Collected data:
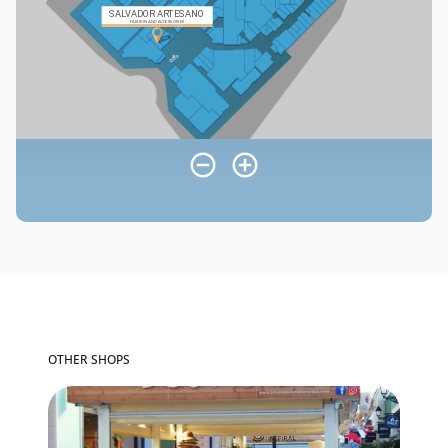
OTHER SHOPS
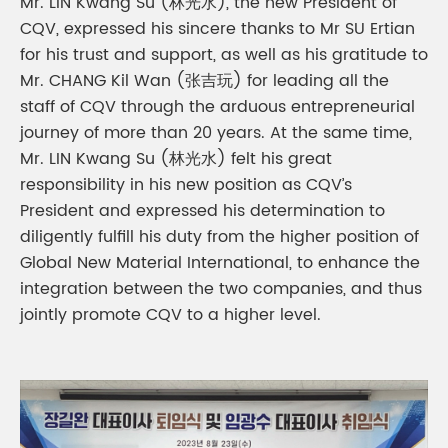
Mr. LIN Kwang Su (林光水), the new President of
CQV, expressed his sincere thanks to Mr SU Ertian
for his trust and support, as well as his gratitude to
Mr. CHANG Kil Wan (张吉玩) for leading all the
staff of CQV through the arduous entrepreneurial
journey of more than 20 years. At the same time,
Mr. LIN Kwang Su (林光水) felt his great
responsibility in his new position as CQV’s
President and expressed his determination to
diligently fulfill his duty from the higher position of
Global New Material International, to enhance the
integration between the two companies, and thus
jointly promote CQV to a higher level.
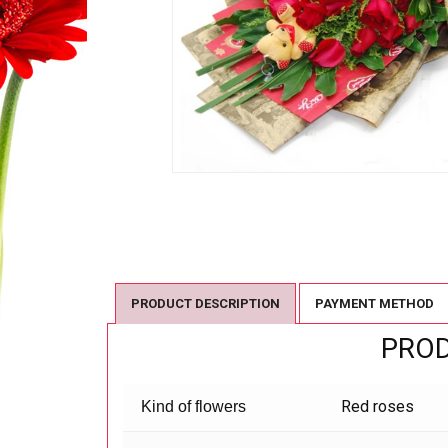
PRODUCT DESCRIPTION
PAYMENT METHOD
PROD
Red roses
Kind of flowers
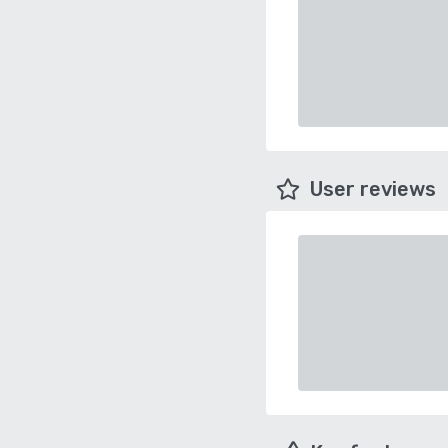
User reviews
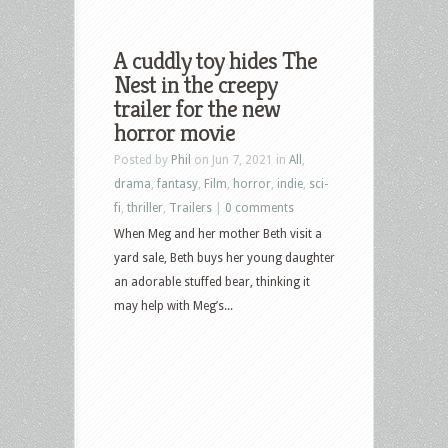
A cuddly toy hides The
Nest in the creepy
trailer for the new
horror movie
Posted by
Phil
on Jun 7, 2021 in
All
,
drama
,
fantasy
,
Film
,
horror
,
indie
,
sci-
fi
,
thriller
,
Trailers
|
0 comments
When Meg and her mother Beth visit a
yard sale, Beth buys her young daughter
an adorable stuffed bear, thinking it
may help with Meg’s...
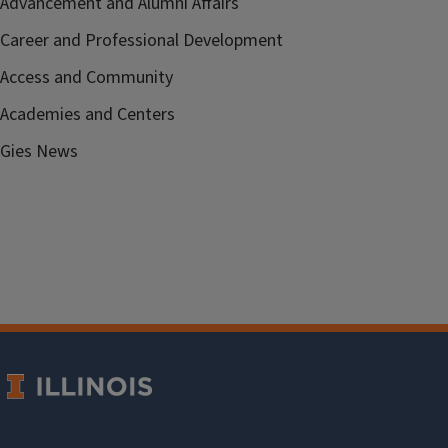
Advancement and Alumni Affairs
Career and Professional Development
Access and Community
Academies and Centers
Gies News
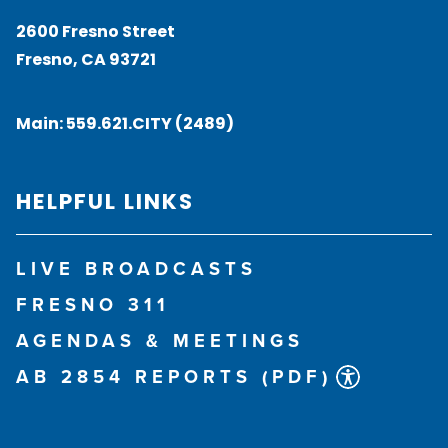
2600 Fresno Street
Fresno, CA 93721
Main:
559.621.CITY (2489)
HELPFUL LINKS
LIVE BROADCASTS
FRESNO 311
AGENDAS & MEETINGS
AB 2854 REPORTS (PDF)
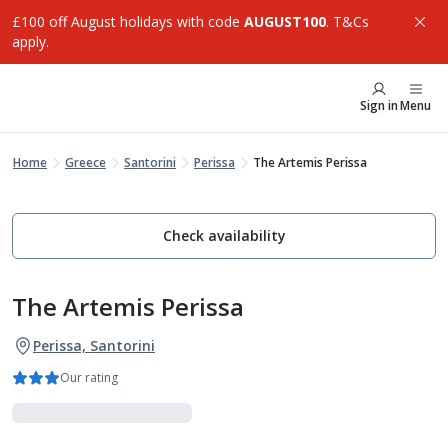
£100 off August holidays with code
AUGUST100
. T&Cs
apply.
Sign in
Menu
Home
Greece
Santorini
Perissa
The Artemis Perissa
Check availability
The Artemis Perissa
Perissa, Santorini
Our rating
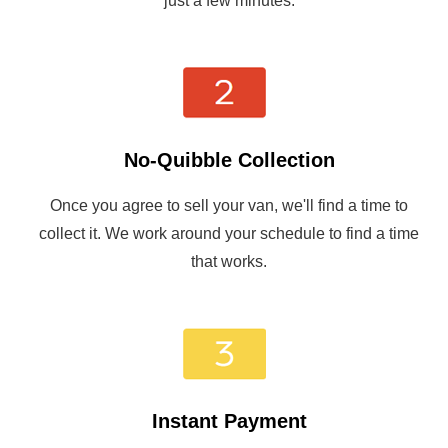
just a few minutes.
No-Quibble Collection
Once you agree to sell your van, we'll find a time to
collect it. We work around your schedule to find a time
that works.
Instant Payment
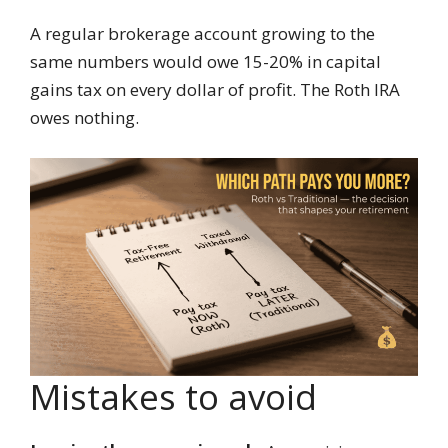
A regular brokerage account growing to the
same numbers would owe 15-20% in capital
gains tax on every dollar of profit. The Roth IRA
owes nothing.
Mistakes to avoid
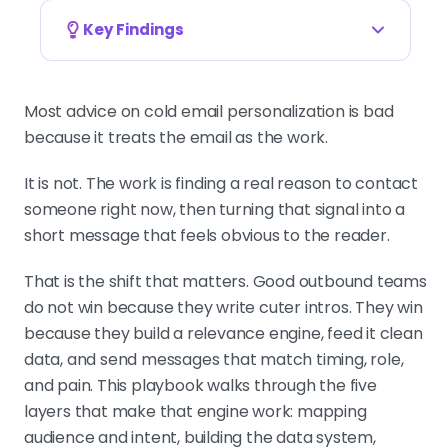
Key Findings
Personalization is a filtering problem, not a
writing problem
Most advice on cold email personalization is bad
If the personalization does not
because it treats the email as the work.
change the offer, angle, or timing, it
is decoration. Good outbound finds
It is not. The work is finding a real reason to contact
the right signal first, then writes a
someone right now, then turning that signal into a
short message around it.
short message that feels obvious to the reader.
That is the shift that matters. Good outbound teams
do not win because they write cuter intros. They win
Map audience and intent before opening the
email editor
because they build a relevance engine, feed it clean
TAM, ICP, persona, intent signals.
data, and send messages that match timing, role,
Skip this and every tactic
and pain. This playbook walks through the five
downstream gets weaker. One offer
layers that make that engine work: mapping
tied to one likely pain per segment is
audience and intent, building the data system,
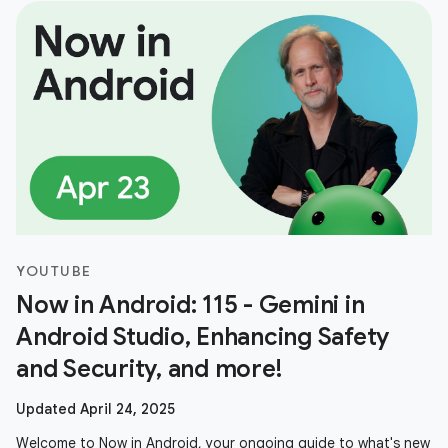
YOUTUBE
Now in Android: 115 - Gemini in
Android Studio, Enhancing Safety
and Security, and more!
Updated April 24, 2025
Welcome to Now in Android, your ongoing guide to what's new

What the task asks
Copy all the records above exactly, but leave out the pictures.

Solution below
OTHER SHOPS
Mr. LIN Kwang Su (林光水), the new President of
CQV, expressed his sincere thanks to Mr SU Ertian
for his trust and support, as well as his gratitude to
Mr. CHANG Kil Wan (张吉玩) for leading all the
staff of CQV through the arduous entrepreneurial
journey of more than 20 years. At the same time,
Mr. LIN Kwang Su (林光水) felt his great
responsibility in his new position as CQV’s
President and expressed his determination to
diligently fulfill his duty from the higher position of
Global New Material International, to enhance the
integration between the two companies, and thus
jointly promote CQV to a higher level.
PRODUCT DESCRIPTION
PAYMENT METHOD
PROD
Red roses
Kind of flowers
User reviews
A cuddly toy hides The
Nest in the creepy
trailer for the new
horror movie
Posted by
Phil
on Jun 7, 2021 in
All
,
drama
,
fantasy
,
Film
,
horror
,
indie
,
sci-
fi
,
thriller
,
Trailers
|
0 comments
When Meg and her mother Beth visit a
yard sale, Beth buys her young daughter
an adorable stuffed bear, thinking it
may help with Meg’s...
Advancement and Alumni Affairs
Career and Professional Development
Access and Community
Academies and Centers
Gies News
2600 Fresno Street
Fresno, CA 93721
Main:
559.621.CITY (2489)
HELPFUL LINKS
LIVE BROADCASTS
FRESNO 311
AGENDAS & MEETINGS
AB 2854 REPORTS (PDF)
£100 off August holidays with code
AUGUST100
. T&Cs
apply.
Sign in
Menu
Home
Greece
Santorini
Perissa
The Artemis Perissa
Check availability
The Artemis Perissa
Perissa, Santorini
Our rating
just a few minutes.
No-Quibble Collection
Once you agree to sell your van, we'll find a time to
collect it. We work around your schedule to find a time
that works.
Instant Payment
A regular brokerage account growing to the
same numbers would owe 15-20% in capital
gains tax on every dollar of profit. The Roth IRA
owes nothing.
Mistakes to avoid
Key Findings
Personalization is a filtering problem, not a
writing problem
Most advice on cold email personalization is bad
If the personalization does not
because it treats the email as the work.
change the offer, angle, or timing, it
is decoration. Good outbound finds
It is not. The work is finding a real reason to contact
the right signal first, then writes a
someone right now, then turning that signal into a
short message around it.
short message that feels obvious to the reader.
That is the shift that matters. Good outbound teams
do not win because they write cuter intros. They win
Map audience and intent before opening the
email editor
because they build a relevance engine, feed it clean
TAM, ICP, persona, intent signals.
data, and send messages that match timing, role,
Skip this and every tactic
and pain. This playbook walks through the five
downstream gets weaker. One offer
layers that make that engine work: mapping
tied to one likely pain per segment is
audience and intent, building the data system,
YOUTUBE
Now in Android: 115 - Gemini in
Android Studio, Enhancing Safety
and Security, and more!
Updated April 24, 2025
Welcome to Now in Android, your ongoing guide to what's new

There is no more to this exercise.